Serum concentrations of thyroid hormones, thyroid antibodies, PTH, calcium, and body composition were not distributed normally, and therefore results were log10 transformed before parametric analyses. Z- and T-scores were not transformed. Differences between the normal control group and patients were measured using student's t-test. Differences from baseline (each patient being her own control) were tested using a one-way one factor repeated measures ANOVA and post hoc testing using both Newman-Keuls and/or Duncan's multiple range test. Multiple regression tests (forward stepwise) were performed to investigate possible predictors for BMD. Back transformed data are presented as mean and 95% confidence interval (CI 95%). By post hoc analyses 32 patients in each group were statistically sufficient to demonstrate a 10% difference in BMD between groups with a p-value of <0.02, and longitudinally within patients with a p-value of < 0.01. The analyses were performed using Statistica version 6.1, StatSoft Inc, USA.

Ethical considerations

All participants gave their written informed consent. The study was in accordance with the Helsinki declaration and all protocols were approved by the Danish Local Ethical Committee of Copenhagen, Denmark (approval no: KF-094/95, KF-247/98) as well as the Registration Committee (approval no: 1995-1200-133).

Results

Thyroid function and autoantibodies

Patients with Graves' diseases had had self-reported symptoms of thyrotoxicosis for a mean of 7 months (CI 95%, 5-10) before the time of diagnosis. At diagnosis the mean T4 level was 246 nmol/l (231-263), T3 was 5.4 nmol/l (4.6-6.3) and TSH was (< 0.01 mU/l (< 0.01-0.02)) (Table 2). Most patients with Graves' diseases obtained euthyroidism within 3 months. The patients were euthyroid after 18 ± 3 months of ATD with a mean T4 level of 98 nmol/l (91-105), T3 of 1.5 nmol/l (1.4-1.7) and TSH of 1.12 mU/l (0.67-1.88) (Table 2).

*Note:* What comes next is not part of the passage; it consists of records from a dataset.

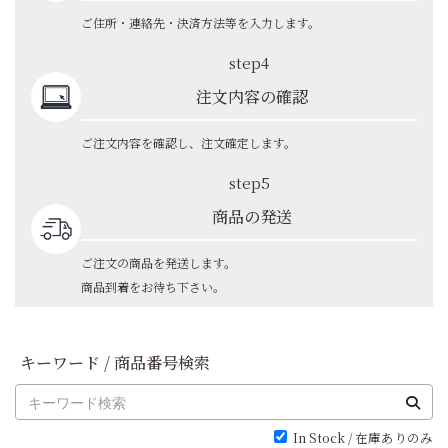
ご住所・連絡先・決済方法等を入力します。
step4
注文内容の確認
ご注文内容を確認し、注文確定します。
step5
商品の発送
ご注文の商品を発送します。
商品到着をお待ち下さい。
キーワード / 商品番号検索
In Stock / 在庫ありのみ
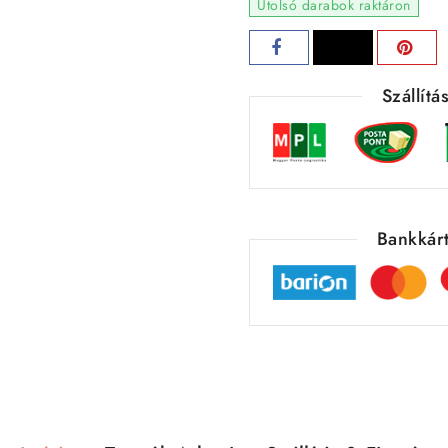
Utolsó darabok raktáron
Szállít
Bankkárt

Table 2 Profile of the thyroid function and thyroid autoantibodies of premenopausal female patients with Graves' disease compared to both healthy controls and patients with Hashimoto's thyroiditis on stable levothyroxine replacement.

TRAb and anti-TPO decreased significantly from 7 IU/L (5-11) at baseline to 1 IU/L (1-2) p < 0.00005 and from 292 IU/L (166-513) at baseline to 174 IU/L (107-282) p < 0.02, respectively. Patients with Hashimoto's thyroiditis had been treated with T4 for a mean of 43 months when entering the study and were euthyroid and with positive anti-TPO (1452 IU/L (785-2686) (Table 2).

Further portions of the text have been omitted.